**Directions**
Which lines in the records below contain the word "program"? Return each of them.
*** Opening Dataset records ***
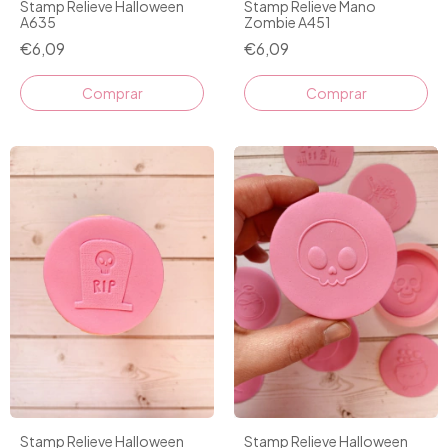
Stamp Relieve Halloween
Stamp Relieve Mano
A635
Zombie A451
€6,09
€6,09
Stamp Relieve Halloween
Stamp Relieve Halloween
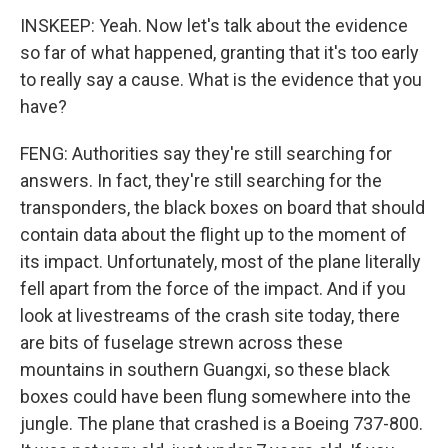
INSKEEP: Yeah. Now let's talk about the evidence
so far of what happened, granting that it's too early
to really say a cause. What is the evidence that you
have?
FENG: Authorities say they're still searching for
answers. In fact, they're still searching for the
transponders, the black boxes on board that should
contain data about the flight up to the moment of
its impact. Unfortunately, most of the plane literally
fell apart from the force of the impact. And if you
look at livestreams of the crash site today, there
are bits of fuselage strewn across these
mountains in southern Guangxi, so these black
boxes could have been flung somewhere into the
jungle. The plane that crashed is a Boeing 737-800.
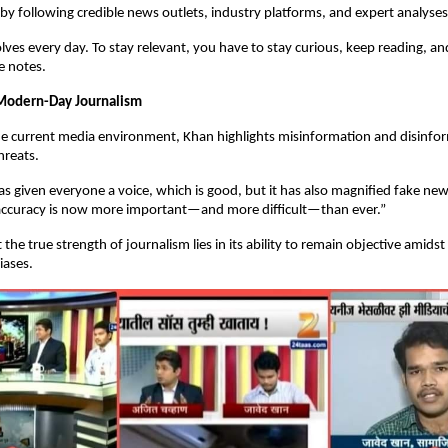
by following credible news outlets, industry platforms, and expert analyses
lves every day. To stay relevant, you have to stay curious, keep reading, a
e notes.
 Modern-Day Journalism
the current media environment, Khan highlights misinformation and disinfo
hreats.
as given everyone a voice, which is good, but it has also magnified fake ne
d accuracy is now more important—and more difficult—than ever.”
 the true strength of journalism lies in its ability to remain objective amidst
iases.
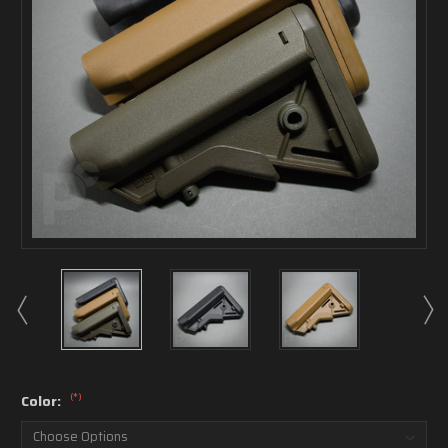
(*)
Color:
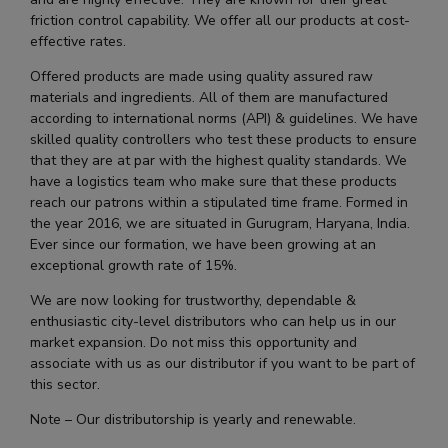
friction control capability. We offer all our products at cost-
effective rates.
Offered products are made using quality assured raw
materials and ingredients. All of them are manufactured
according to international norms (API) & guidelines. We have
skilled quality controllers who test these products to ensure
that they are at par with the highest quality standards. We
have a logistics team who make sure that these products
reach our patrons within a stipulated time frame. Formed in
the year 2016, we are situated in Gurugram, Haryana, India.
Ever since our formation, we have been growing at an
exceptional growth rate of 15%.
We are now looking for trustworthy, dependable &
enthusiastic city-level distributors who can help us in our
market expansion. Do not miss this opportunity and
associate with us as our distributor if you want to be part of
this sector.
Note – Our distributorship is yearly and renewable.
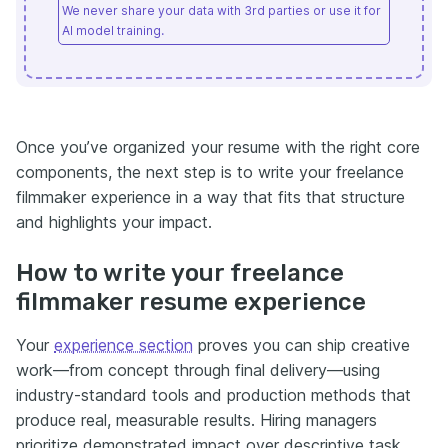
We never share your data with 3rd parties or use it for
AI model training.
Once you’ve organized your resume with the right core
components, the next step is to write your freelance
filmmaker experience in a way that fits that structure
and highlights your impact.
How to write your freelance
filmmaker resume experience
Your
experience section
proves you can ship creative
work—from concept through final delivery—using
industry-standard tools and production methods that
produce real, measurable results. Hiring managers
prioritize demonstrated impact over descriptive task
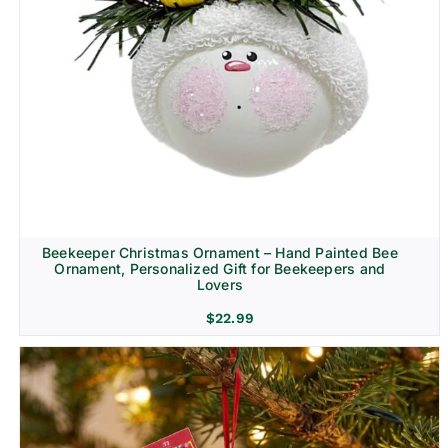
Beekeeper Christmas Ornament – Hand Painted Bee
Ornament, Personalized Gift for Beekeepers and
Lovers
$
22.99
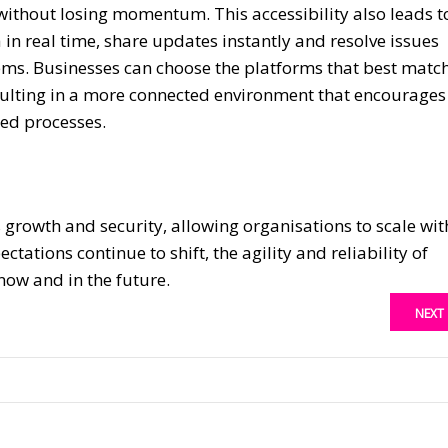
 without losing momentum. This accessibility also leads t
in real time, share updates instantly and resolve issues
tems. Businesses can choose the platforms that best matc
sulting in a more connected environment that encourages
ted processes.
 growth and security, allowing organisations to scale wit
tations continue to shift, the agility and reliability of
ow and in the future.
NEXT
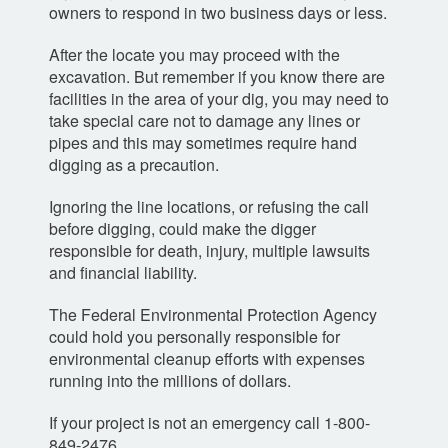
owners to respond in two business days or less.
After the locate you may proceed with the
excavation. But remember if you know there are
facilities in the area of your dig, you may need to
take special care not to damage any lines or
pipes and this may sometimes require hand
digging as a precaution.
Ignoring the line locations, or refusing the call
before digging, could make the digger
responsible for death, injury, multiple lawsuits
and financial liability.
The Federal Environmental Protection Agency
could hold you personally responsible for
environmental cleanup efforts with expenses
running into the millions of dollars.
If your project is not an emergency call 1-800-
849-2476.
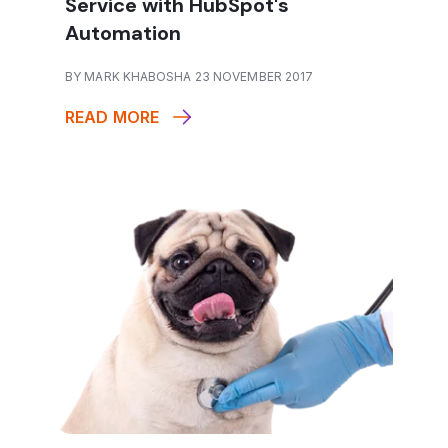
Service with HubSpot's
Automation
BY MARK KHABOSHA 23 NOVEMBER 2017
READ MORE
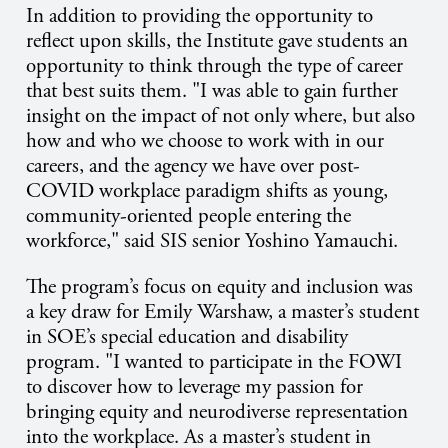
In addition to providing the opportunity to
reflect upon skills, the Institute gave students an
opportunity to think through the type of career
that best suits them. "I was able to gain further
insight on the impact of not only where, but also
how and who we choose to work with in our
careers, and the agency we have over post-
COVID workplace paradigm shifts as young,
community-oriented people entering the
workforce," said SIS senior Yoshino Yamauchi.
The program’s focus on equity and inclusion was
a key draw for Emily Warshaw, a master’s student
in SOE’s special education and disability
program. "I wanted to participate in the FOWI
to discover how to leverage my passion for
bringing equity and neurodiverse representation
into the workplace. As a master’s student in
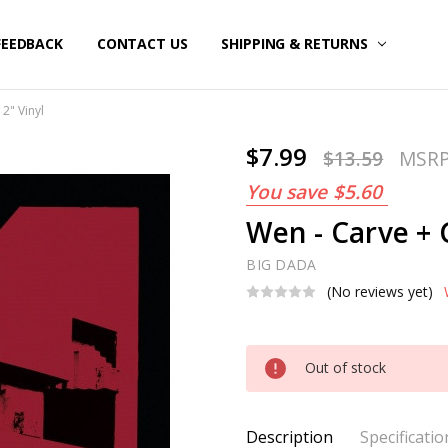
FEEDBACK
CONTACT US
SHIPPING & RETURNS
2" Vinyl
$7.99
$13.59
MSR
You save
$5.60
Wen - Carve + G
BIG DADA
(No reviews yet)
Current
Out of stock
Stock:
Description
Specificatio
*** Closing Dataset records ***
**Answer for the task**
The program’s focus on equity and inclusion was
program. "I wanted to participate in the FOWI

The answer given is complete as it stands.